Ensaio de Formação de Agregados de Proteínas: Um Método para Detectar e Quantificar a Agregação de Proteínas em Células Cultivadas após Indução por Inibidor de Proteassoma

A remoção de proteínas mal dobradas na célula é regulada principalmente pelo sistema ubiquitina-proteassoma celular, em que a proteína é primeiro reconhecida e marcada pela ubiquitina, uma pequena proteína reguladora, e traficada para o proteassoma, um complexo multiproteico, para hidrólise e depuração.

A atividade prejudicada do sistema ubiquitina-proteossomo, uma ocorrência comum em doenças neurodegenerativas, pode fazer com que proteínas mal dobradas se acumulem dentro das células, formando agregados de proteínas insolúveis com efeitos citotóxicos.

Para visualizar e quantificar a agregação de proteínas in vitro, obtenha uma suspensão de células de mamíferos transduzidas - expressando uma proteína mutante marcada com fluorescência que adota uma conformação mal dobrada com resíduos hidrofóbicos expostos - em meios adequados.

Pipete concentrações crescentes de um inibidor de proteassoma para os poços de uma placa preta de vários poços para minimizar a fluorescência de fundo durante a imagem. Semeie a suspensão de células de mamíferos nos poços. Incube para permitir que as células adiram ao fundo da placa e proliferem.

Uma vez dentro, o inibidor do proteassoma se liga aos sítios proteolíticos do proteassoma e bloqueia sua atividade, fazendo com que as proteínas mutantes expressas se acumulem, que então interagem por meio de seus resíduos hidrofóbicos expostos e formam agregados citoplasmáticos, levando à morte celular.

Adicione um corante fluorescente de ligação ao DNA para manchar os núcleos das células. Imagem da placa. Os agregados de proteínas mutantes fluorescentes parecem dispersos dentro do citoplasma não corado.

Os poços contendo concentrações mais altas de inibidores de proteassoma exibem maior proporção de números de agregados de proteínas para contagem de células do que os poços com concentrações mais baixas de inibidores de proteassoma.

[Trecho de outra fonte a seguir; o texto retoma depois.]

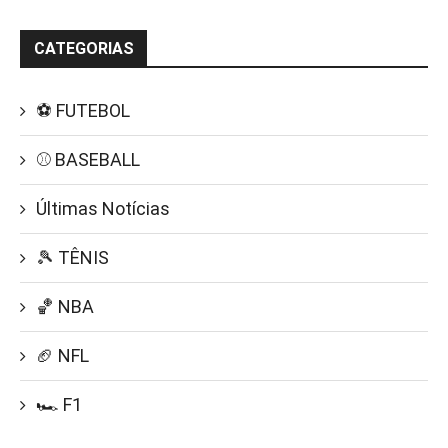
CATEGORIAS
⚽ FUTEBOL
⚾ BASEBALL
Últimas Notícias
🎾 TÊNIS
🏀 NBA
🏈 NFL
🏎️ F1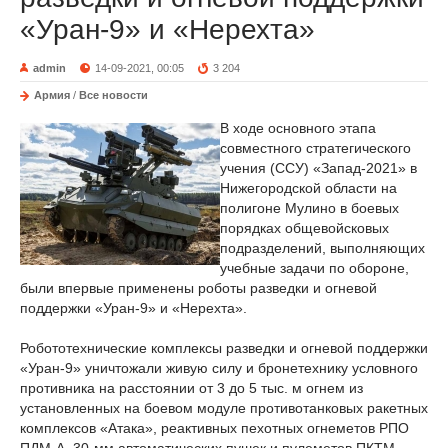
«Уран-9» и «Нерехта»
admin
14-09-2021, 00:05
3 204
Армия
/
Все новости
В ходе основного этапа
совместного стратегического
учения (ССУ) «Запад-2021» в
Нижегородской области на
полигоне Мулино в боевых
порядках общевойсковых
подразделений, выполняющих
учебные задачи по обороне,
были впервые применены роботы разведки и огневой
поддержки «Уран-9» и «Нерехта».
Робототехнические комплексы разведки и огневой поддержки
«Уран-9» уничтожали живую силу и бронетехнику условного
противника на расстоянии от 3 до 5 тыс. м огнем из
установленных на боевом модуле противотанковых ракетных
комплексов «Атака», реактивных пехотных огнеметов РПО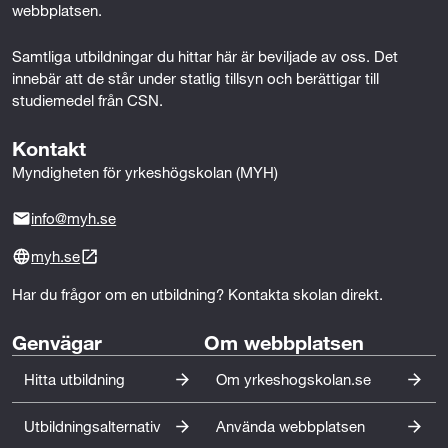
sekreterare, vårdadministratör eller motsvarande roll).
t
webbplatsen.
Längre yrkeserfarenhet på deltid motsvarande den
r
särskilda behörigheten omräknas till heltid.
Samtliga utbildningar du hittar här är beviljade av oss. Det 
innebär att de står under statlig tillsyn och berättigar till 
a
studiemedel från CSN.
t
Kontakt
i
Myndigheten för yrkeshögskolan (MYH)
o
info@myh.se
n
myh.se
o
Har du frågor om en utbildning? Kontakta skolan direkt.
c
Genvägar
Om webbplatsen
h
Hitta utbildning
Om yrkeshogskolan.se
f
ö
Utbildningsalternativ
Använda webbplatsen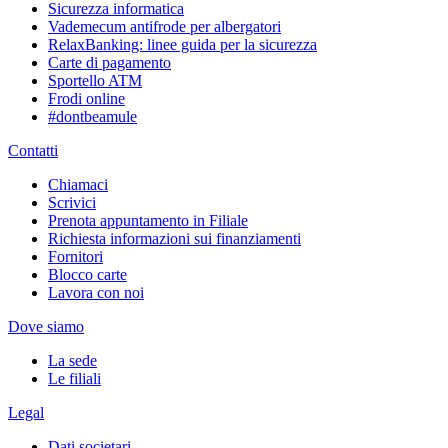
Sicurezza informatica
Vademecum antifrode per albergatori
RelaxBanking: linee guida per la sicurezza
Carte di pagamento
Sportello ATM
Frodi online
#dontbeamule
Contatti
Chiamaci
Scrivici
Prenota appuntamento in Filiale
Richiesta informazioni sui finanziamenti
Fornitori
Blocco carte
Lavora con noi
Dove siamo
La sede
Le filiali
Legal
Dati societari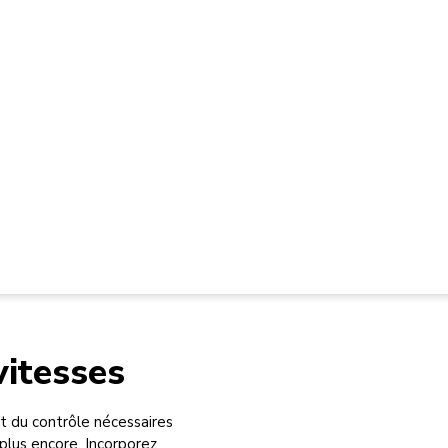
vitesses
t du contrôle nécessaires
plus encore. Incorporez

Para a transferência de compostos, em uma placa de polipropileno de armazenamento de 384 poços, adicione diluições seriadas de compostos pela série de diluição padrão de 1 a 3. Em seguida, usando um manipulador de líquidos equipado com uma cabeça capilar de 384, distribua 0,25 microlitros de inibidores de proteassoma em placas de ensaio pretas vazias de fundo plano de 384 poços. Em seguida, semeie 1,5 x 10⁴ células nessas placas. Incubar a 37 graus Celsius e 5% de dióxido de carbono por 24 horas.

Antes de obter imagens da linhagem celular tratada com inibidores de proteassoma, adicione 10 microlitros de DMEM pré-aquecido com solução de coloração e incube em temperatura ambiente por 10 minutos.

Após a coloração, inicie o software operacional do microscópio automatizado selecionando a guia "Microscópio". Primeiro, selecione a guia "Configuração" e, em seguida, selecione a objetiva 20X e o tipo de placa correto.

Para permitir o foco adequado com diferentes tipos de placas, certifique-se de que o "Colar" esteja definido com o valor correto na objetiva.

Em seguida, selecione 'Exposição 1', defina a altura do foco para '0 micrômetros' e, em seguida, selecione "Foco". Uma vez focado, exponha a Câmera 1.

Para otimizar o plano de exposição, ajuste a altura do foco e clique em "Assumir altura". Altere os tempos de exposição na potência do laser para uma intensidade máxima de pixels de aproximadamente 3.000 e salve os parâmetros de exposição.

Selecione a guia "Definição do experimento". Crie um layout e um sublayout. Em seguida, arraste e solte o layout relevante, a exposição, a imagem de referência, o arquivo de corte inclinado e o sublayout. Em seguida, salve o experimento.

Por fim, selecione a guia "Experimento automático" e adquira imagens. Para imagens de 2 canais, primeiro selecione o algoritmo do software para segmentar os objetos primários, como núcleos, citosol e agregados.